Os Cartórios de Notas do Rio Grande do Sul registraram um
aumento de 39% na formalização de uniões estáveis durante a pandemia de
coronavírus. Os reconhecimentos das uniões no Estado passaram de 1.183 em maio
para 1.650 em agosto. Especialistas acreditam que a pandemia fortaleceu
relacionamentos e fez com que os casais passassem a pensar no planejamento
familiar, incluindo a instrumentalização da união estável nos planos.
Um relacionamento pode ser caracterizado como união estável
quando há continuidade, certa durabilidade e objetivo de construir família.
"A união estável não nasce só a partir de um documento, como é o
casamento. Ela nasce a partir de um relacionamento. As pessoas vão namorando e,
quando se dão conta, já estão em união estável", explica o presidente do
Instituto Brasileiro de Direito de Família (Ibdfam-RS), Braulio Dinarte da
Silva Pinto. O advogado conta, também, que muitos casais, após o término do relacionamento,
discutem se viviam em um namoro ou união estável.
A diferença entre namoro e união estável não é perceptível.
"Basta começar a se relacionar com intensidade e com projeto de família
que já estará em união estável", acrescenta Pinto. De acordo com ele, o
número de casais em união estável no Brasil é muito maior do que aquele que
consta nos registros. Ter esse documento ou não, porém, não faz diferença.
"Não ter a união estável registrada ou um documento que
comprove não representa nenhum tipo de problema. A pessoa que não tiver esse
registro só vai ter um custo maior caso um dia precise declarar ou comprovar
essa união", afirma Claudia Barbedo, advogada especialista em Direito de
Família. Ela explica que, se o companheiro morrer, essa pessoa sem registro da
união estável terá que fazer uma declaração judicial e provar para um juiz que
essa união existiu. "Então vai ter o custo e a demora de um processo, ao
passo que a escritura pública da união estável pode ser feita em um
tabelionato."
Para a tabeliã do 7º Tabelionato de Notas de Porto Alegre,
Rita Bervig, um dos motivos de o número ter aumentado durante a pandemia também
é uma das razões desse documento ser importante, que é a questão de
instrumentalização do regime de bens. "Tudo aumentou durante a pandemia:
divórcio, inventário e união estável. Mas, nesse caso, sentimos o desejo dos
casais de instrumentalizar o regime. Se não há instrumentalização na união, o
que vigora é o que consta na lei, que é a comunhão parcial de bens."
Ela acredita que não aumentaram o número de relacionamentos
novos, mas sim o desejo de cuidar do planejamento patrimonial daqueles casais
que já estavam juntos antes da pandemia, mesmo que por pouco tempo. Já Pinto
defende que a pandemia fez com que esses casais de passassem a dividir a vida
de forma mais intensa, optando por morar juntos, por exemplo. Ainda que a lei
não exija que o casal more sob o mesmo teto para caracterizar união estável, os
especialistas acreditam que o isolamento social, a crise e o desemprego
possibilitaram que alguns casais tomassem essa decisão.
Claudia acredita que esse aumento de 39% já era esperado
para a situação em que vivemos. "Com a ameaça de morte ou doença trazida
pelo novo coronavírus, as pessoas se preocuparam mais com a organização e o
planejamento familiar. Dentro disso está a declaração da união estável, que é
um dos instrumentos para esse planejamento", defende a advogada.

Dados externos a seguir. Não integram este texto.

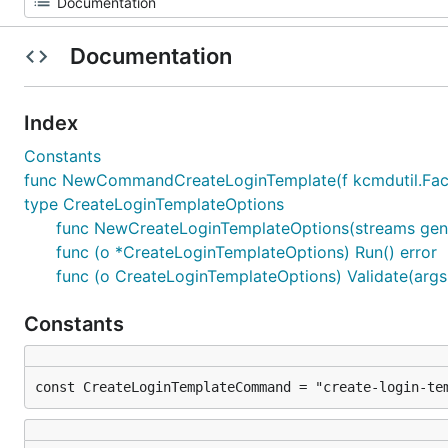
Documentation
Index
Constants
func NewCommandCreateLoginTemplate(f kcmdutil.Facto
type CreateLoginTemplateOptions
func NewCreateLoginTemplateOptions(streams gene
func (o *CreateLoginTemplateOptions) Run() error
func (o CreateLoginTemplateOptions) Validate(args [
Constants
const CreateLoginTemplateCommand = "create-login-te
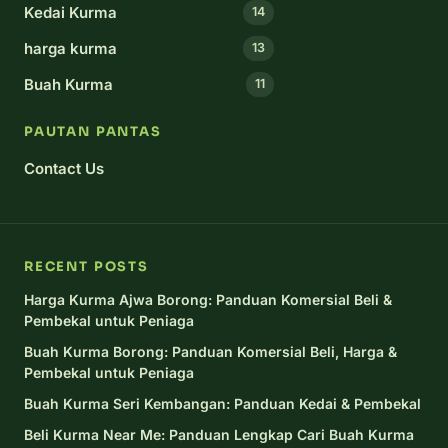
Kedai Kurma
14
harga kurma
13
Buah Kurma
11
PAUTAN PANTAS
Contact Us
RECENT POSTS
Harga Kurma Ajwa Borong: Panduan Komersial Beli &
Pembekal untuk Peniaga
Buah Kurma Borong: Panduan Komersial Beli, Harga &
Pembekal untuk Peniaga
Buah Kurma Seri Kembangan: Panduan Kedai & Pembekal
Beli Kurma Near Me: Panduan Lengkap Cari Buah Kurma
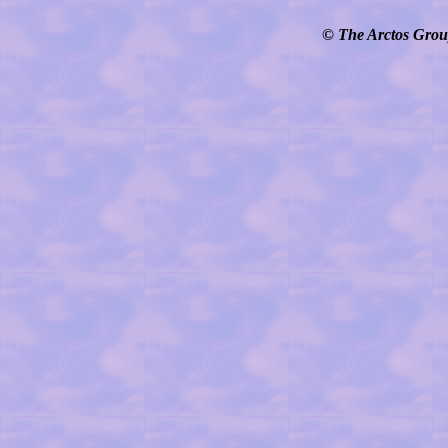
© The Arctos Group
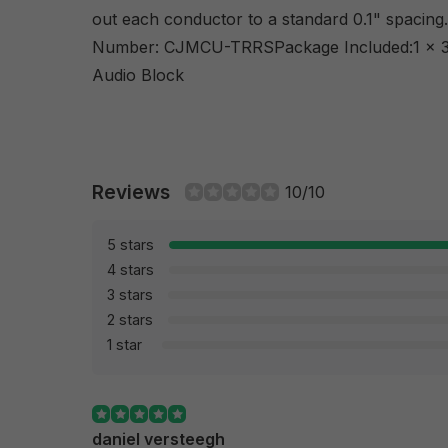
out each conductor to a standard 0.1" spacin
Number: CJMCU-TRRSPackage Included:1 x 3
Audio Block
Reviews
10/10
5 stars
4 stars
3 stars
2 stars
1 star
daniel versteegh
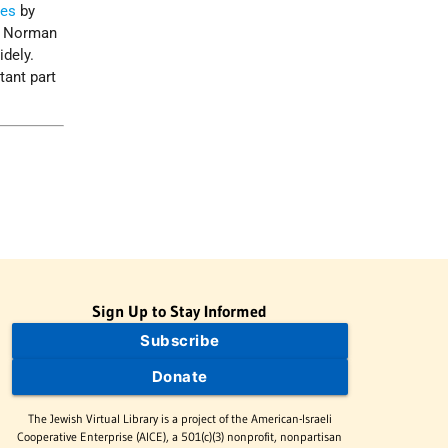
tes
by
by Norman
idely.
tant part
Sign Up to Stay Informed
Subscribe
Donate
The Jewish Virtual Library is a project of the American-Israeli
Cooperative Enterprise (AICE), a 501(c)(3) nonprofit, nonpartisan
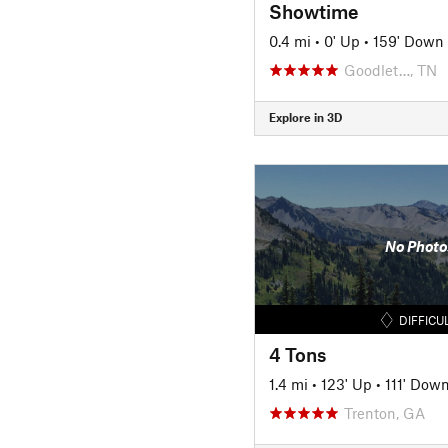
Showtime
0.4 mi
•
0' Up
•
159' Down
Goodlet…, TN
Explore in 3D
No Photo
DIFFICU
4 Tons
1.4 mi
•
123' Up
•
111' Dow
Trenton, GA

A tabeliã, porém, ficou um pouco surpresa com a quantidade
de escrituras públicas de união estável e acredita que, após a pandemia, o
número deve voltar aos patamares anteriores. "Acho que vai diminuir um
pouco. As pessoas estão muito juntas agora, então alguns acontecimentos da
pandemia fizeram com que muitos casais repensassem suas relações e
interesses. Assim como as mortes por Covid-19 fizeram as pessoas
refletirem a respeito do planejamento sucessório, por exemplo",
complementa Rita.
Ainda que o número tenha sido esperado por alguns e
surpreendido outros, o aumento registrado no Rio Grande do Sul é baixo dentro
do cenário nacional. Entre as unidades da federação com maior destaque no
aumento de uniões estáveis entre maio e agosto estão Ceará (124%), Roraima
(100%), Acre (85%), Distrito Federal (72%), Espírito Santo (60%), Bahia (55%),
Alagoas (54%), São Paulo (52%), Maranhão (50%) e Pernambuco (43%). O Rio Grande
do Sul aparece logo em seguida com 39%.